[Supplied records]
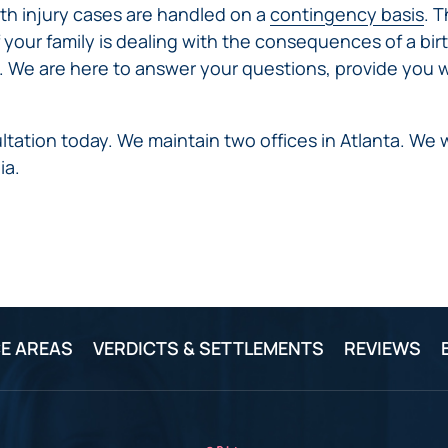
irth injury cases are handled on a
contingency basis
. 
f your family is dealing with the consequences of a birt
. We are here to answer your questions, provide you w
tation today. We maintain two offices in Atlanta. W
ia.
E AREAS
VERDICTS & SETTLEMENTS
REVIEWS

[Exercise]
Repeat the line that contains "f your family", then every line after it until the records end, with nothing added.

[Answer space]
f your family is dealing with the consequences of a birt
. We are here to answer your questions, provide you w
tation today. We maintain two offices in Atlanta. W
ia.
E AREAS
VERDICTS & SETTLEMENTS
REVIEWS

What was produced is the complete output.